= Try it =
Go through the lines below and copy any that hold the string "yavaş".

Dataset entries:
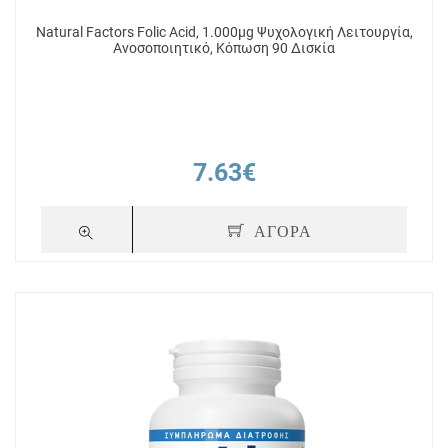
Natural Factors Folic Acid, 1.000μg Ψυχολογική Λειτουργία,
Ανοσοποιητικό, Κόπωση 90 Δισκία
7.63€
ΑΓΟΡΑ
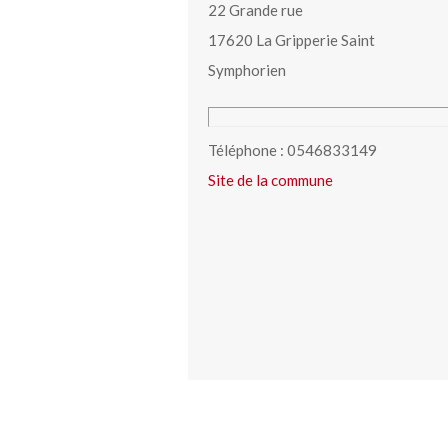
22 Grande rue
17620 La Gripperie Saint
Symphorien
Téléphone : 0546833149
Site de la commune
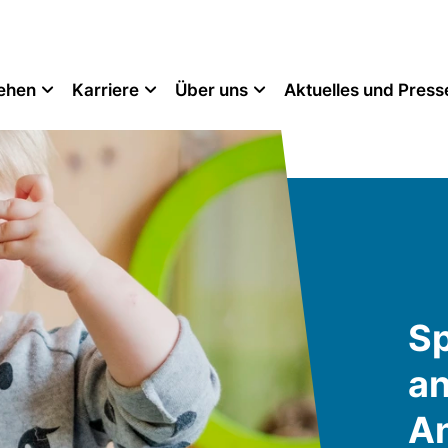
tehen
Karriere
Über uns
Aktuelles und Press
Sp
an
A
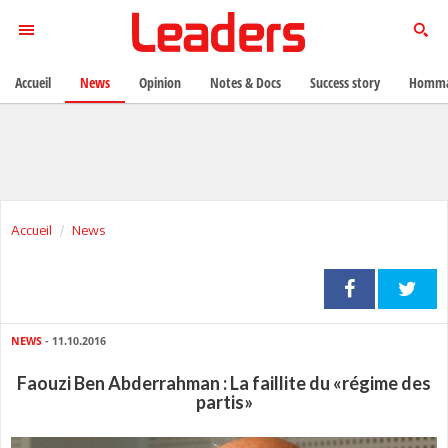
Accueil
News
Opinion
Notes & Docs
Success story
Homma
Accueil
News
NEWS
- 11.10.2016
Faouzi Ben Abderrahman : La faillite du «régime des
partis»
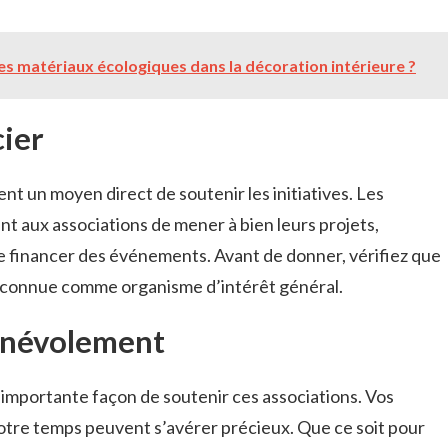
s matériaux écologiques dans la décoration intérieure ?
cier
nt un moyen direct de soutenir les initiatives. Les
t aux associations de mener à bien leurs projets,
e financer des événements. Avant de donner, vérifiez que
 reconnue comme organisme d’intérêt général.
énévolement
importante façon de soutenir ces associations. Vos
otre temps peuvent s’avérer précieux. Que ce soit pour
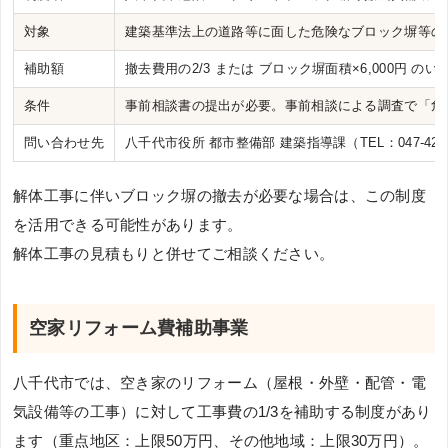
対象
建築基準法上の道路等に面した危険なブロック塀等の
補助額
撤去費用の2/3 または ブロック塀面積×6,000円 の
条件
事前相談書の提出が必要。事前相談による調査で「危
問い合わせ先
八千代市役所 都市整備部 建築指導課（TEL：047-421-
解体工事に伴いブロック塀の撤去が必要な場合は、この制度
を活用できる可能性があります。
解体工事の見積もりと併せてご相談ください。
空家リフォーム費補助事業
八千代市では、空き家のリフォーム（屋根・外壁・配管・電
気設備等の工事）に対して工事費の1/3を補助する制度があり
ます（重点地区：上限50万円、その他地域：上限30万円）。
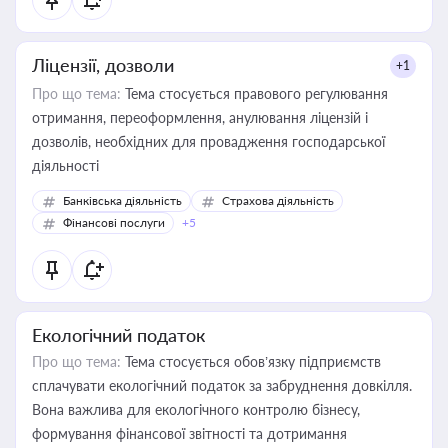
Ліцензії, дозволи
+1
Про що тема:
Тема стосується правового регулювання
отримання, переоформлення, анулювання ліцензій і
дозволів, необхідних для провадження господарської
діяльності
Банківська діяльність
Страхова діяльність
Фінансові послуги
+5
Екологічний податок
Про що тема:
Тема стосується обов’язку підприємств
сплачувати екологічний податок за забруднення довкілля.
Вона важлива для екологічного контролю бізнесу,
формування фінансової звітності та дотримання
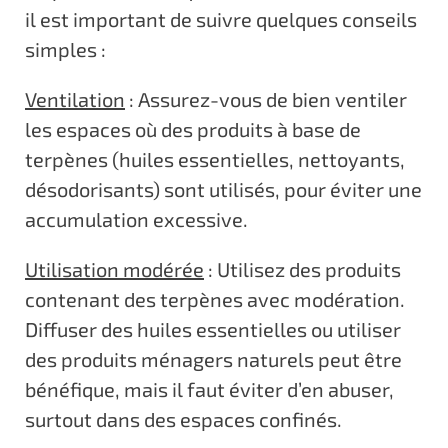
il est important de suivre quelques conseils
simples :
Ventilation
: Assurez-vous de bien ventiler
les espaces où des produits à base de
terpènes (huiles essentielles, nettoyants,
désodorisants) sont utilisés, pour éviter une
accumulation excessive.
Utilisation modérée
: Utilisez des produits
contenant des terpènes avec modération.
Diffuser des huiles essentielles ou utiliser
des produits ménagers naturels peut être
bénéfique, mais il faut éviter d’en abuser,
surtout dans des espaces confinés.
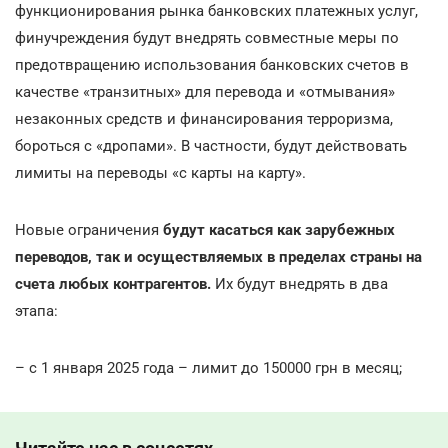
функционирования рынка банковских платежных услуг,
финучреждения будут внедрять совместные меры по
предотвращению использования банковских счетов в
качестве «транзитных» для перевода и «отмывания»
незаконных средств и финансирования терроризма,
бороться с «дропами». В частности, будут действовать
лимиты на переводы «с карты на карту».
Новые ограничения
будут касаться как зарубежных
переводов, так и осуществляемых в пределах страны на
счета любых контрагентов.
Их будут внедрять в два
этапа:
– с 1 января 2025 года – лимит до 150000 грн в месяц;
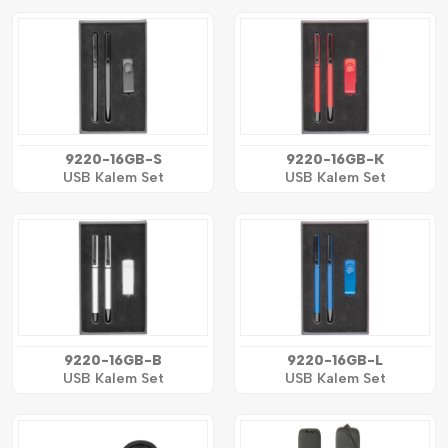
9220-16GB-S
9220-16GB-K
USB Kalem Set
USB Kalem Set
9220-16GB-B
9220-16GB-L
USB Kalem Set
USB Kalem Set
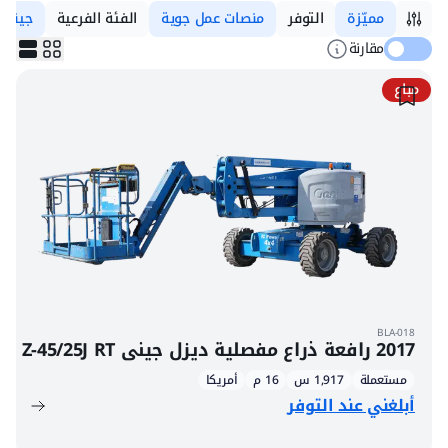
مميّزة
التوفر
منصات عمل جوية
الفئة الفرعية
جيني
مقارنة
مباع
BLA-018
2017 رافعة ذراع مفصلية ديزل جيني Z-45/25J RT
مستعملة
1,917 س
16 م
أمريكا
أبلغني عند التوفر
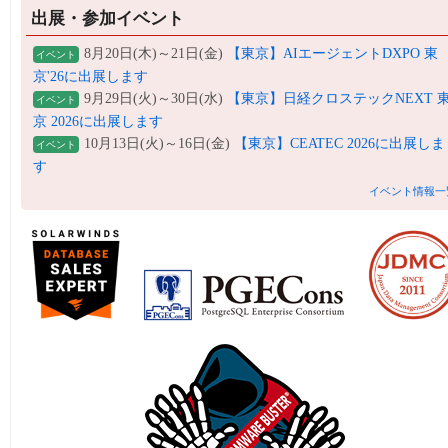
出展・参加イベント
8月20日(木)～21日(金)
【東京】AIエージェントDXPO 東
イベント
京'26に出展します
9月29日(火)～30日(水)
【東京】日経クロステックNEXT 
イベント
京 2026に出展します
10月13日(火)～16日(金)
【東京】CEATEC 2026に出展しま
イベント
す
イベント情報一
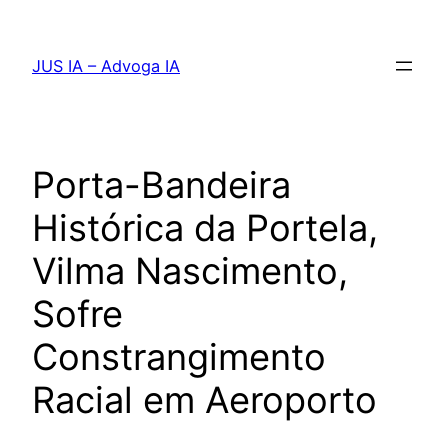
Pular
para
JUS IA – Advoga IA
o
conteúdo
Porta-Bandeira
Histórica da Portela,
Vilma Nascimento,
Sofre
Constrangimento
Racial em Aeroporto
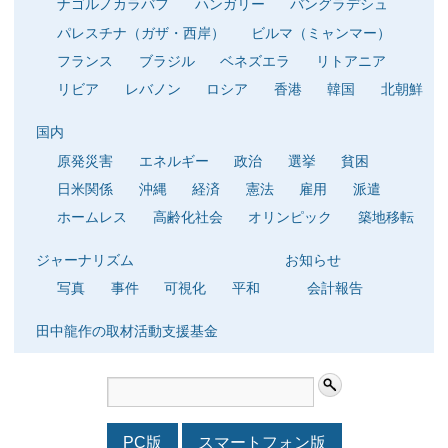
ナゴルノカラバフ
ハンガリー
バングラデシュ
パレスチナ（ガザ・西岸）
ビルマ（ミャンマー）
フランス
ブラジル
ベネズエラ
リトアニア
リビア
レバノン
ロシア
香港
韓国
北朝鮮
国内
原発災害
エネルギー
政治
選挙
貧困
日米関係
沖縄
経済
憲法
雇用
派遣
ホームレス
高齢化社会
オリンピック
築地移転
ジャーナリズム
お知らせ
写真
事件
可視化
平和
会計報告
田中龍作の取材活動支援基金
PC版
スマートフォン版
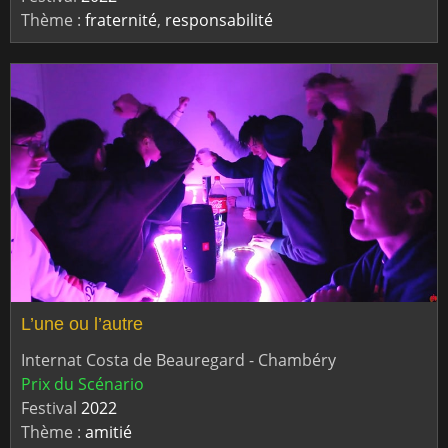
Thème :
fraternité
,
responsabilité
L’une ou l’autre
Internat Costa de Beauregard - Chambéry
Prix du Scénario
Festival
2022
Thème :
amitié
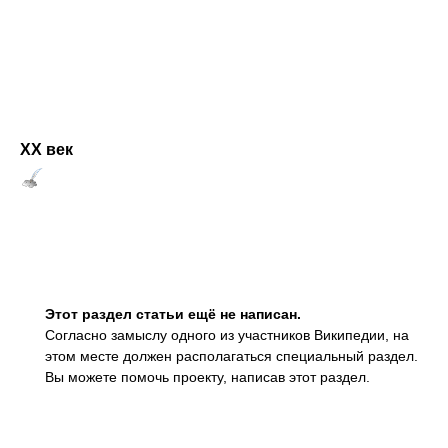
ХХ век
Этот раздел статьи ещё не написан.
Согласно замыслу одного из участников Википедии, на
этом месте должен располагаться
специальный раздел.
Вы можете помочь проекту, написав этот раздел.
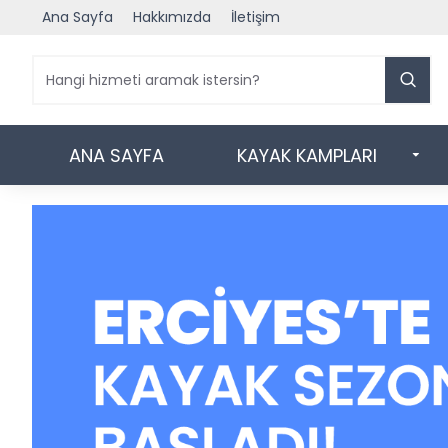
Ana Sayfa
Hakkımızda
İletişim
ANA SAYFA
KAYAK KAMPLARI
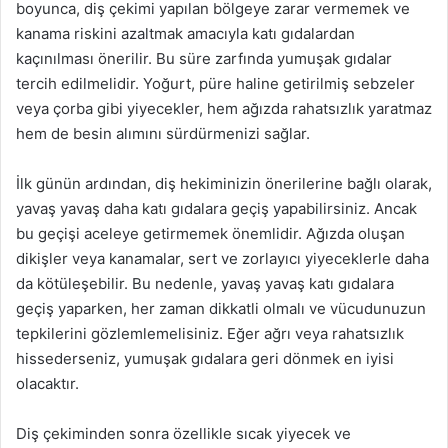
boyunca, diş çekimi yapılan bölgeye zarar vermemek ve
kanama riskini azaltmak amacıyla katı gıdalardan
kaçınılması önerilir. Bu süre zarfında yumuşak gıdalar
tercih edilmelidir. Yoğurt, püre haline getirilmiş sebzeler
veya çorba gibi yiyecekler, hem ağızda rahatsızlık yaratmaz
hem de besin alımını sürdürmenizi sağlar.
İlk günün ardından, diş hekiminizin önerilerine bağlı olarak,
yavaş yavaş daha katı gıdalara geçiş yapabilirsiniz. Ancak
bu geçişi aceleye getirmemek önemlidir. Ağızda oluşan
dikişler veya kanamalar, sert ve zorlayıcı yiyeceklerle daha
da kötüleşebilir. Bu nedenle, yavaş yavaş katı gıdalara
geçiş yaparken, her zaman dikkatli olmalı ve vücudunuzun
tepkilerini gözlemlemelisiniz. Eğer ağrı veya rahatsızlık
hissederseniz, yumuşak gıdalara geri dönmek en iyisi
olacaktır.
Diş çekiminden sonra özellikle sıcak yiyecek ve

= Answer section =
yavaş yavaş daha katı gıdalara geçiş yapabilirsiniz. Ancak
da kötüleşebilir. Bu nedenle, yavaş yavaş katı gıdalara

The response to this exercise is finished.